== Segment start ==
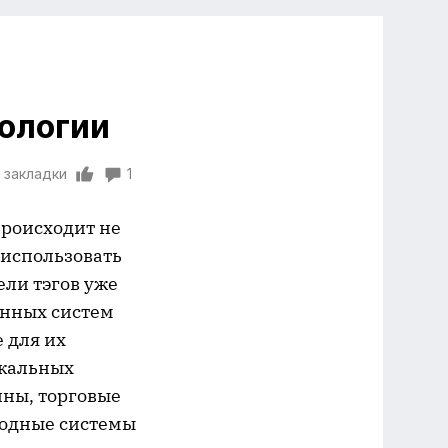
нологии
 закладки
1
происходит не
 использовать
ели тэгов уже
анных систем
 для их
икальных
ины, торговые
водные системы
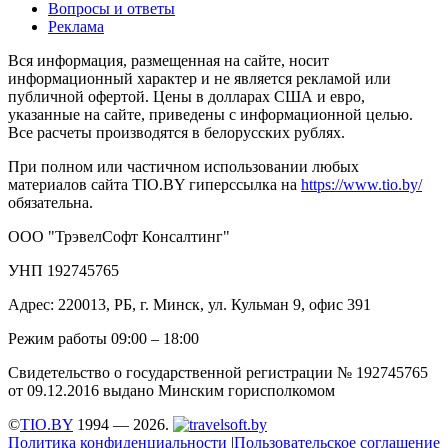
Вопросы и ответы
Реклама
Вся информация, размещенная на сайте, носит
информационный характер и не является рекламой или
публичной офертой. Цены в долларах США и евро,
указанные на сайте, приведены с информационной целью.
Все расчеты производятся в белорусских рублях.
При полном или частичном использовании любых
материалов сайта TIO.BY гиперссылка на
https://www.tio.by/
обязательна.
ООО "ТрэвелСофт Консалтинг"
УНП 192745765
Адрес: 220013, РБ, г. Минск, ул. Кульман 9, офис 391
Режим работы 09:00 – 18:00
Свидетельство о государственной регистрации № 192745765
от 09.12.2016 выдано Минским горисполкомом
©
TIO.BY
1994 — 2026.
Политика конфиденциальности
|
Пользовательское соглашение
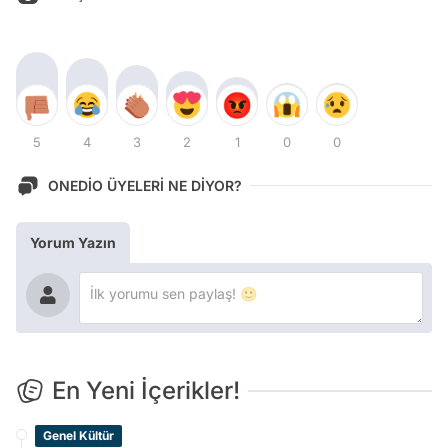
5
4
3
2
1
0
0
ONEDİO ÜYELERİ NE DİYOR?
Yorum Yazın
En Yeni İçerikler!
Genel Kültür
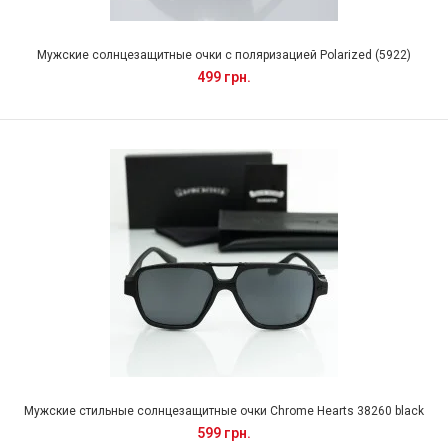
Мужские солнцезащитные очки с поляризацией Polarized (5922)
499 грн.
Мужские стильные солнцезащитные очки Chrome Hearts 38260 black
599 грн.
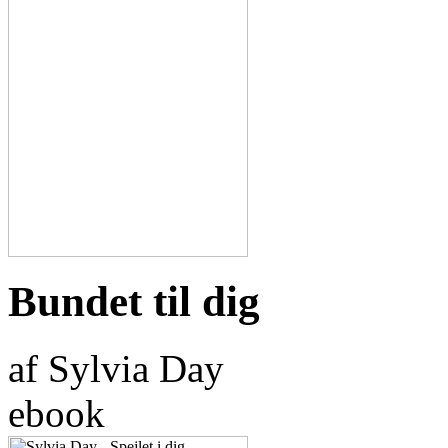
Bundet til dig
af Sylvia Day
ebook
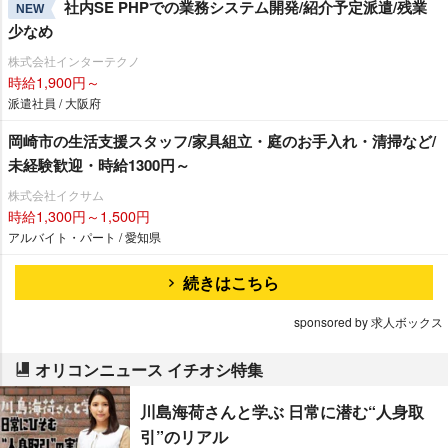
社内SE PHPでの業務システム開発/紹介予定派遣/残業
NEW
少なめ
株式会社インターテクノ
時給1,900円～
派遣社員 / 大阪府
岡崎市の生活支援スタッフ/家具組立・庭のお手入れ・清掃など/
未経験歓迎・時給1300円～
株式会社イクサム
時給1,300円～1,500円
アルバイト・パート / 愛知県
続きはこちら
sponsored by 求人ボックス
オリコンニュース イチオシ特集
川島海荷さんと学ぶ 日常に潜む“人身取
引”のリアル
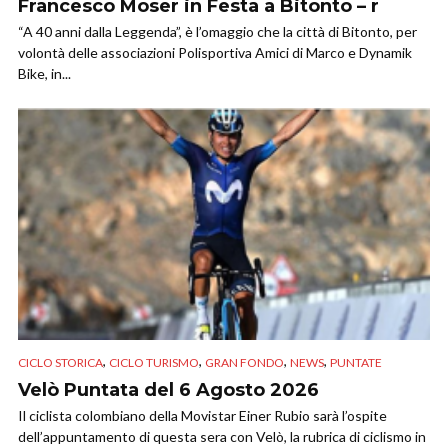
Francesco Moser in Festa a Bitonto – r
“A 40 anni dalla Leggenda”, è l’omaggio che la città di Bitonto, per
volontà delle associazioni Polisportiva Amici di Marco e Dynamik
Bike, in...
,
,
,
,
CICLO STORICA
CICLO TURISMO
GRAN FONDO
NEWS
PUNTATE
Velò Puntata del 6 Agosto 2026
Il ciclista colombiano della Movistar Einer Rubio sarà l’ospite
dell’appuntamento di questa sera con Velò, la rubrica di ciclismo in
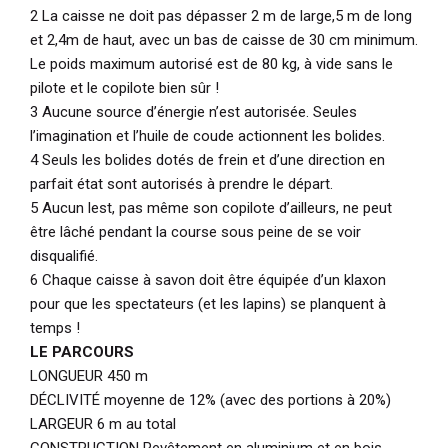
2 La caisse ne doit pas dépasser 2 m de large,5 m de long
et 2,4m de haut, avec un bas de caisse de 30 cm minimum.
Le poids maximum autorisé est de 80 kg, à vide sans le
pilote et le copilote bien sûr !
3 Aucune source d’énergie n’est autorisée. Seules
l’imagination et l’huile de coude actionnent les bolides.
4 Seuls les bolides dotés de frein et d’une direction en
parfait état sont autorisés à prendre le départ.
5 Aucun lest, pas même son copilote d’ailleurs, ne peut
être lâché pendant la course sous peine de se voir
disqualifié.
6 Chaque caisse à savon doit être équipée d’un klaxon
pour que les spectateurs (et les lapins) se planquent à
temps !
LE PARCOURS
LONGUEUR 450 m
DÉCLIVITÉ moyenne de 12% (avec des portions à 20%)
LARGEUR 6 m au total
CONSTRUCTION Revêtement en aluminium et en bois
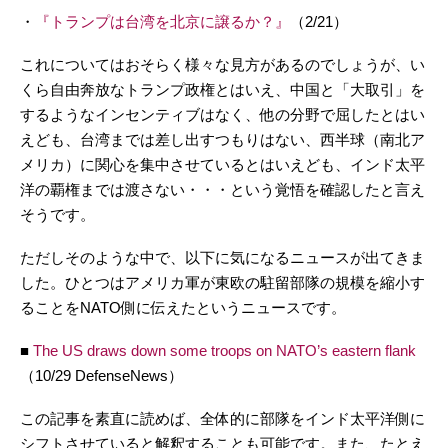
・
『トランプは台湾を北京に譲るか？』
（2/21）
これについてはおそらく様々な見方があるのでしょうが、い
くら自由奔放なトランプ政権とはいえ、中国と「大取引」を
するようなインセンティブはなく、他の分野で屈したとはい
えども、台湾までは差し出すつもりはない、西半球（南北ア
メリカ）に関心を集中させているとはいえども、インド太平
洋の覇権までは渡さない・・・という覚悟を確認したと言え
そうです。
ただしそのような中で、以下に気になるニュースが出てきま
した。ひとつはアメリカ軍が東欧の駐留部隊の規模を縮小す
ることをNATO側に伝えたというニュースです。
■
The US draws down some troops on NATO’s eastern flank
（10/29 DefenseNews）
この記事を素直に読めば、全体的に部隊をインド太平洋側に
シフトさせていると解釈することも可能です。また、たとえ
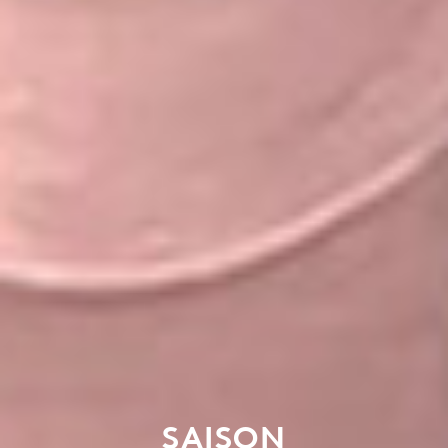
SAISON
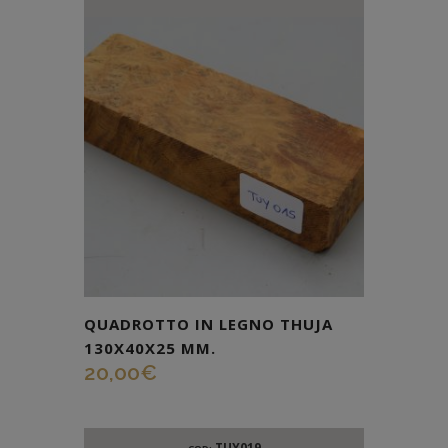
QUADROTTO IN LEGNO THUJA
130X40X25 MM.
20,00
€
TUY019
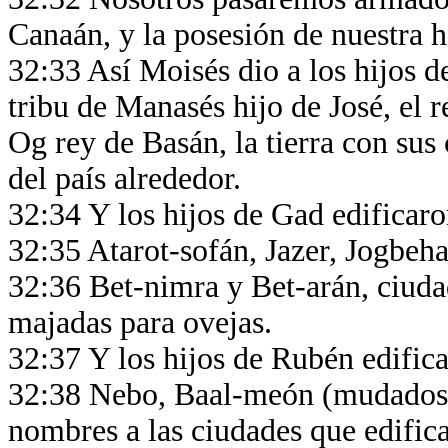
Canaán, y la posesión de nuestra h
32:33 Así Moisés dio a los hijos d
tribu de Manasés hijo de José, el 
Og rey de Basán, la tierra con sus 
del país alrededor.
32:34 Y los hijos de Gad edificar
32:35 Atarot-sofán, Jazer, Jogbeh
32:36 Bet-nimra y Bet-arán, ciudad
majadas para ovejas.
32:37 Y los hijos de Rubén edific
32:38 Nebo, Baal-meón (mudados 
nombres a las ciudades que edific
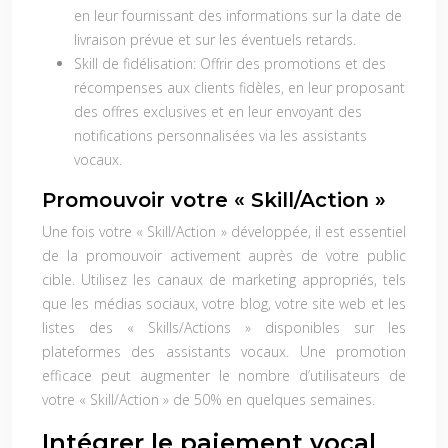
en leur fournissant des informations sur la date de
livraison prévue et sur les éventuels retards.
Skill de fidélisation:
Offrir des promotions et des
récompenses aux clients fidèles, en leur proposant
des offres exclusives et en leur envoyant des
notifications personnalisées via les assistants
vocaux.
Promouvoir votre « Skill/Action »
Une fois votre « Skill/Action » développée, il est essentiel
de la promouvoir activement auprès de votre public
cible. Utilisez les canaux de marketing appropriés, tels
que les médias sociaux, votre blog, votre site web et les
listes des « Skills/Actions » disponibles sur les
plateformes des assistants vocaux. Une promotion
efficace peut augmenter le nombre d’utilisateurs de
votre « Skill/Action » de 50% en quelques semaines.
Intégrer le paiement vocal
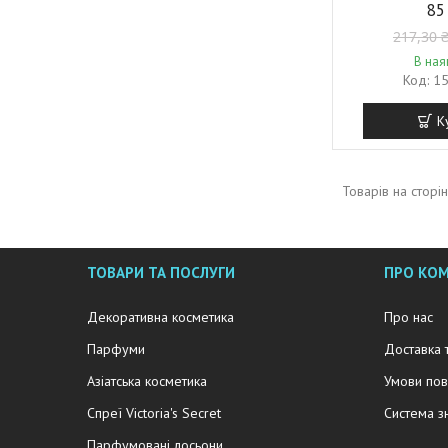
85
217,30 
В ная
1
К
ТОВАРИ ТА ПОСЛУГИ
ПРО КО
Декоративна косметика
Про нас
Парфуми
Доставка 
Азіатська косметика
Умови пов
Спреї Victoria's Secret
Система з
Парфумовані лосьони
== Segment end ==
== Segment start ==
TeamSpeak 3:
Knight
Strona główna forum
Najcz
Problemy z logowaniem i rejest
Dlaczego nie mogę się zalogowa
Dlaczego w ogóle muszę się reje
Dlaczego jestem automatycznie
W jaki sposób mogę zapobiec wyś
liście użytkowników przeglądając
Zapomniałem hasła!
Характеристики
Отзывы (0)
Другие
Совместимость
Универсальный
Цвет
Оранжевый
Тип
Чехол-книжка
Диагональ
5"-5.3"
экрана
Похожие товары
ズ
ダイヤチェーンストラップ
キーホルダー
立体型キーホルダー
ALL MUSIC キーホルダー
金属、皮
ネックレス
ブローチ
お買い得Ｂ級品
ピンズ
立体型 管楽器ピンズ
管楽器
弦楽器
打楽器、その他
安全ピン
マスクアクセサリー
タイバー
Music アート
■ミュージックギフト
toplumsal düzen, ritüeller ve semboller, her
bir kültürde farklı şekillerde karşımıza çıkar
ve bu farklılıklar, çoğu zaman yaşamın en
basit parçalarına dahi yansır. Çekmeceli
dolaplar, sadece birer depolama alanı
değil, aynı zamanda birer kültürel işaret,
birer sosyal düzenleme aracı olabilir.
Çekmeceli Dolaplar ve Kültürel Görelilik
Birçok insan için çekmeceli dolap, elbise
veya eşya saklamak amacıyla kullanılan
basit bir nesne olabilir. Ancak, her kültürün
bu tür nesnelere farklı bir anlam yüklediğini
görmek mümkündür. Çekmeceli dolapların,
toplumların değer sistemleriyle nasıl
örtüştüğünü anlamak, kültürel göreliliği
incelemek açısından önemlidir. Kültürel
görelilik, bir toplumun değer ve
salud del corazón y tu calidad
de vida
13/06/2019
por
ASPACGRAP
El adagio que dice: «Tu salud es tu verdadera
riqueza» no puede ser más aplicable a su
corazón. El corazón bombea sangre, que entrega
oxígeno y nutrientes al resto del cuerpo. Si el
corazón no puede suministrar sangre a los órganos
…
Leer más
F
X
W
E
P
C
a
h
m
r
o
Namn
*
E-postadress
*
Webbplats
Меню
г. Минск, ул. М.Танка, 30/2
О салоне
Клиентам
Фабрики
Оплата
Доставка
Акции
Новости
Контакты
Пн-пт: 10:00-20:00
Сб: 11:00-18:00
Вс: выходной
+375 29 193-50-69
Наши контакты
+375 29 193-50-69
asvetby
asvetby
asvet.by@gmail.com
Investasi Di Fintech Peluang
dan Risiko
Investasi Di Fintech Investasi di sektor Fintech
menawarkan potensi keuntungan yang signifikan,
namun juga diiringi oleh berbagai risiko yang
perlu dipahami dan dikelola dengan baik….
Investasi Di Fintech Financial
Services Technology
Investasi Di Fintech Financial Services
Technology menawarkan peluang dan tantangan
== Segment end ==
== Segment start ==
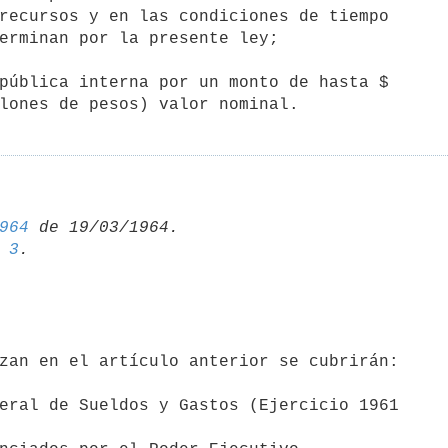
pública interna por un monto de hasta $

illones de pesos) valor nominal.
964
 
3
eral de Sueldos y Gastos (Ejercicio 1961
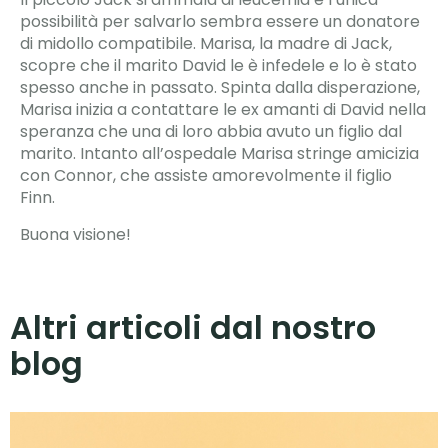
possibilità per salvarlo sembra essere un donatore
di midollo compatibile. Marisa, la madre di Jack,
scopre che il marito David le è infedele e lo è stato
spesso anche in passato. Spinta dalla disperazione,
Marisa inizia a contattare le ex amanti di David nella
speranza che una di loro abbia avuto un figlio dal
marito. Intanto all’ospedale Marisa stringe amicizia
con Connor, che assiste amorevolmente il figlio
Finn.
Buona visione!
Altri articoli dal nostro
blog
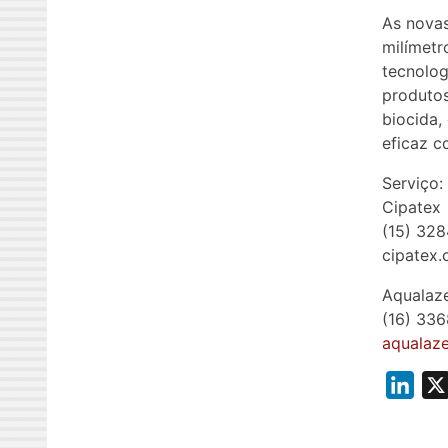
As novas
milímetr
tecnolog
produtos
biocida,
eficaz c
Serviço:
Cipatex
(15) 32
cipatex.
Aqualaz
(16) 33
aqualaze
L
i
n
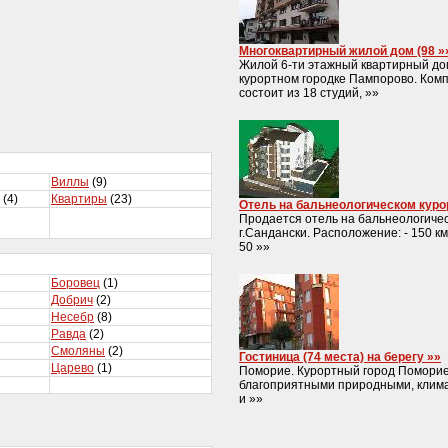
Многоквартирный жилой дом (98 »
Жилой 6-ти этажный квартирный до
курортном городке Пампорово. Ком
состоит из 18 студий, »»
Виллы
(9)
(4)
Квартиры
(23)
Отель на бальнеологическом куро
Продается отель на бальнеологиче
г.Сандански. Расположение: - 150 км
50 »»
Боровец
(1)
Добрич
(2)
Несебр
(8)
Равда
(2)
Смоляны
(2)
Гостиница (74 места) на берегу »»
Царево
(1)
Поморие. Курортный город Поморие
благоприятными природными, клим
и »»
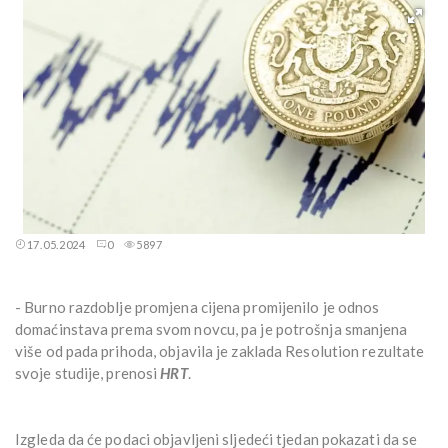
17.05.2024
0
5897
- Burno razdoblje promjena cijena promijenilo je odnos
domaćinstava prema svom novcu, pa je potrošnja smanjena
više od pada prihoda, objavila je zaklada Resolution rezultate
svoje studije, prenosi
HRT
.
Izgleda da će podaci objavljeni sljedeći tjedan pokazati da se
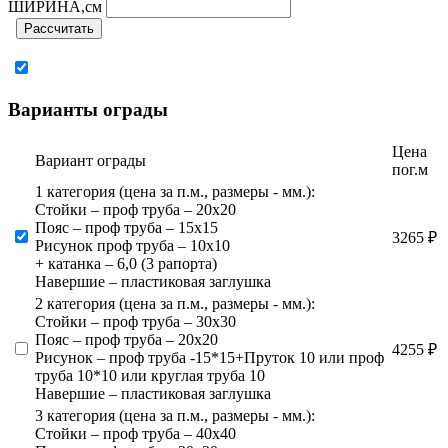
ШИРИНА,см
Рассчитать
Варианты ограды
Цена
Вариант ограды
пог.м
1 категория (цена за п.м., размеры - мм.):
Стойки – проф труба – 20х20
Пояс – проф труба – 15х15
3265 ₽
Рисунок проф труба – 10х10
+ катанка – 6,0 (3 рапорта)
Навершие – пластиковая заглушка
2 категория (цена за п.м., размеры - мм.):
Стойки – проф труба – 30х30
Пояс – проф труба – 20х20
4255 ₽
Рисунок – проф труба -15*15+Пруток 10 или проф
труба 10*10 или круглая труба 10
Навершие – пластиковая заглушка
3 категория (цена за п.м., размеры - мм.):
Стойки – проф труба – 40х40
== Segment end ==
● **PROBLEM REQUIREMENTS**
What lines above hold the word "menawarkan"? List them all.

● **RESPONSE BOX**
menawarkan potensi keuntungan yang signifikan,
Technology menawarkan peluang dan tantangan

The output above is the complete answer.